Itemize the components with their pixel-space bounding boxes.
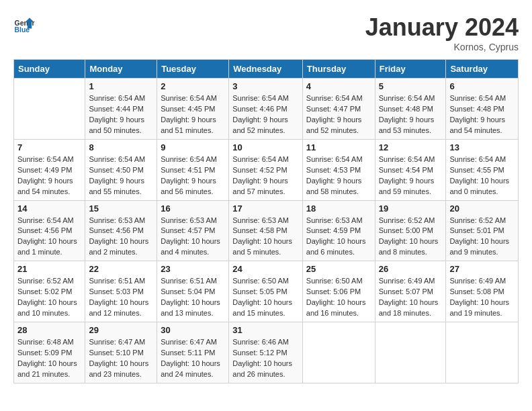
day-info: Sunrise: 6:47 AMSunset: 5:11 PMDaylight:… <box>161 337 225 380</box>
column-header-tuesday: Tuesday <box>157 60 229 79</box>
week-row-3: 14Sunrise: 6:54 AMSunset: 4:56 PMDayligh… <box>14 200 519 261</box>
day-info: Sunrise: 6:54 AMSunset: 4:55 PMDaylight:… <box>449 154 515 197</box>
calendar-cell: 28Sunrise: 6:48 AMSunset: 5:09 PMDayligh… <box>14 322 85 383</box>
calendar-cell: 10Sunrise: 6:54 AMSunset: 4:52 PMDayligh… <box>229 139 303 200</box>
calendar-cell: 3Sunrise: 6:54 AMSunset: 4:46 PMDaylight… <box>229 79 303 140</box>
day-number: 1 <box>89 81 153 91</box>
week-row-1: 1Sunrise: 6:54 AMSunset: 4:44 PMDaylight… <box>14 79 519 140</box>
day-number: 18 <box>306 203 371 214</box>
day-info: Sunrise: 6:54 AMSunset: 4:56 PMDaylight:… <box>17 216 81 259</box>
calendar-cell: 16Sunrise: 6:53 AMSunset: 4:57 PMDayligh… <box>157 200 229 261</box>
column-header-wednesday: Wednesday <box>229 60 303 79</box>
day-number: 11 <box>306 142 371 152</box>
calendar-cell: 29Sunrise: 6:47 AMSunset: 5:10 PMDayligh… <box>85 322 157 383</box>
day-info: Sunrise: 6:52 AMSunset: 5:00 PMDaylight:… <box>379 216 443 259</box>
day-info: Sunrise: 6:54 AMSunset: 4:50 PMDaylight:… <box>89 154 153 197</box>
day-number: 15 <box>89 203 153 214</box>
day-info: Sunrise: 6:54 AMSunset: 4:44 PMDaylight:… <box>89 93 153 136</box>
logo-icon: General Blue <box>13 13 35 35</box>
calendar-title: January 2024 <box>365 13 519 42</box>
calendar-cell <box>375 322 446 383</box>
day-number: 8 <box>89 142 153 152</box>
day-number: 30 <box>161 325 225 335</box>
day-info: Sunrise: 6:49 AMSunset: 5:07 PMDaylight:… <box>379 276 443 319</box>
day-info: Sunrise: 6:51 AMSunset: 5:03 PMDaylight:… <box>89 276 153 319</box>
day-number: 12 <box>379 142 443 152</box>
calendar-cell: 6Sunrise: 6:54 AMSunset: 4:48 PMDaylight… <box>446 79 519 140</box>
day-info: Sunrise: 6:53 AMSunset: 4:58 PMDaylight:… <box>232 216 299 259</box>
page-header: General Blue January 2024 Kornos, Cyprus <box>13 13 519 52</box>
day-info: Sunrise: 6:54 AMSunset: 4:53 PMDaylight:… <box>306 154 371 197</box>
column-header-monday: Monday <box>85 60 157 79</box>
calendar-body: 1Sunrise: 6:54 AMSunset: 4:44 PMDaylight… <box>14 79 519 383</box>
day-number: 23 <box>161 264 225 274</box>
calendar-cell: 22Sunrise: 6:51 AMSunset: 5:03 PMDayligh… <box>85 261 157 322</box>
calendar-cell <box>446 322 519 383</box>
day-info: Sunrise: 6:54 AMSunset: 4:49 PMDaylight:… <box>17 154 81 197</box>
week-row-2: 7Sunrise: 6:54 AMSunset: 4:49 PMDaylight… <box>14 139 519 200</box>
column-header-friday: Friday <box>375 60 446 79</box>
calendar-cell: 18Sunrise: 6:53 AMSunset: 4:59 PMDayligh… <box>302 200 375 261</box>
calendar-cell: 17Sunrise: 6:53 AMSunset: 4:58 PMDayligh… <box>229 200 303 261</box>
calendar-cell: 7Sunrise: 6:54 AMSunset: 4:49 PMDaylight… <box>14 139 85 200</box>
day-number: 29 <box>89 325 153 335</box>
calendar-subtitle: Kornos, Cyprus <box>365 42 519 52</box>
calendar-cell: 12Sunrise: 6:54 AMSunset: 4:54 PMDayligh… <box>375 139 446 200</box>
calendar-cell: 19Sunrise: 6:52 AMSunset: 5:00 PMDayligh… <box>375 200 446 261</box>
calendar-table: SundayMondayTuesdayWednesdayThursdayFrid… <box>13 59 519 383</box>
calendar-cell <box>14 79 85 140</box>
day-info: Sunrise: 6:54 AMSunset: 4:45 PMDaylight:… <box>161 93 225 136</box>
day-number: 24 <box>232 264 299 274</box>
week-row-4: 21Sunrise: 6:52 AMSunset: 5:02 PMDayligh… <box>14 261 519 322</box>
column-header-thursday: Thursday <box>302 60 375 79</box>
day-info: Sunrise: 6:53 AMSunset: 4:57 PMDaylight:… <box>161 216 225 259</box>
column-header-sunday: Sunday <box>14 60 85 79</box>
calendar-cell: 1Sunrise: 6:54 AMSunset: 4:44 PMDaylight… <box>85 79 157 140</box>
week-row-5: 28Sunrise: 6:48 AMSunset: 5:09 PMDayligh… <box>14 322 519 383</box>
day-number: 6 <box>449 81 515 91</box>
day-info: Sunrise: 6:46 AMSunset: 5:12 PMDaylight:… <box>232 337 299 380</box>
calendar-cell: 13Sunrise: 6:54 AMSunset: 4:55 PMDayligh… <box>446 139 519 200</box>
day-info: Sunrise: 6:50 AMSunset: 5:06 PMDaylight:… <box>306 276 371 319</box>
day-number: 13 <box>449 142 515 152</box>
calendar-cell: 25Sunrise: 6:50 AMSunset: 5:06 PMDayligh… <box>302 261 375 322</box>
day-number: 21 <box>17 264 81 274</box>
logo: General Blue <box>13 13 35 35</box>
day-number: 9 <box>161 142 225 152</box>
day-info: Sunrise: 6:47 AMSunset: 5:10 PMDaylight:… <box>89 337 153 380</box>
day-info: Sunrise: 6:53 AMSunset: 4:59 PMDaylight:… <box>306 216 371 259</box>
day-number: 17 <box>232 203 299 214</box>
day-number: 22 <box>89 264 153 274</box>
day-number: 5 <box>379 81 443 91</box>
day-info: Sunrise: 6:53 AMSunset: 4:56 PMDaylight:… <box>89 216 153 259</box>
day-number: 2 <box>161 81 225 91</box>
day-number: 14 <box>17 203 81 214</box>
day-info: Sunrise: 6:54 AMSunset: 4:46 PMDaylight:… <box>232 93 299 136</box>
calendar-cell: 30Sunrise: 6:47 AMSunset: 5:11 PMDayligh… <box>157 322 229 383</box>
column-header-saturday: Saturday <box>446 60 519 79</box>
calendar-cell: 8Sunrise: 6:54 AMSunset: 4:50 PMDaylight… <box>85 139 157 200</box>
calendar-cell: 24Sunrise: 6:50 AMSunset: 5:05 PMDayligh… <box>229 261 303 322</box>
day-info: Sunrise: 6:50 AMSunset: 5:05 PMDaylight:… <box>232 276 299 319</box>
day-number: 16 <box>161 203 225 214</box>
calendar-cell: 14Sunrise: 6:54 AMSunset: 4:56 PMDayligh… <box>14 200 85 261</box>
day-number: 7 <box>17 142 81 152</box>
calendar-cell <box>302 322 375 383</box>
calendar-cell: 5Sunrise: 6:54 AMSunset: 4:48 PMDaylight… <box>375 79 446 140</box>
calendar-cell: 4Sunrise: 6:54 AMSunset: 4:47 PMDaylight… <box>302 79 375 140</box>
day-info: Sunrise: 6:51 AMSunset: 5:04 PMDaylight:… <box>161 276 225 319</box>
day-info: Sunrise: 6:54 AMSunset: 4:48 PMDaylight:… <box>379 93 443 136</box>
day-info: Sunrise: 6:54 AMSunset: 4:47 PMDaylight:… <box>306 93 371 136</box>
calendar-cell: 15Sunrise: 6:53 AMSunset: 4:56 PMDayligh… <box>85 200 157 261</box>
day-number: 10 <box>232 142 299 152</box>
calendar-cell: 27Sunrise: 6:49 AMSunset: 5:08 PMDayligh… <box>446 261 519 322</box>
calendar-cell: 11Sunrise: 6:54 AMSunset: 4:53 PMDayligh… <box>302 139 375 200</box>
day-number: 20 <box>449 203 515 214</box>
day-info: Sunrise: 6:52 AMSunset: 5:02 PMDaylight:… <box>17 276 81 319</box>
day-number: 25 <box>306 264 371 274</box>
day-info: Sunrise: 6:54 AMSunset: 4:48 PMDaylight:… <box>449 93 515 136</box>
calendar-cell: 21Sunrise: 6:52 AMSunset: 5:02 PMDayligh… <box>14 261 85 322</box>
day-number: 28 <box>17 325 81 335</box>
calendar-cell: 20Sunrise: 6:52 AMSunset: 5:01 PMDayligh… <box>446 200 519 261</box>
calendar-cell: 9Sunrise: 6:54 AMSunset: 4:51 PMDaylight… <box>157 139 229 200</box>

Goal of the exercise
Please work out how many lines in the material contain the word "Cyprus" and state only that number.

Written reply
2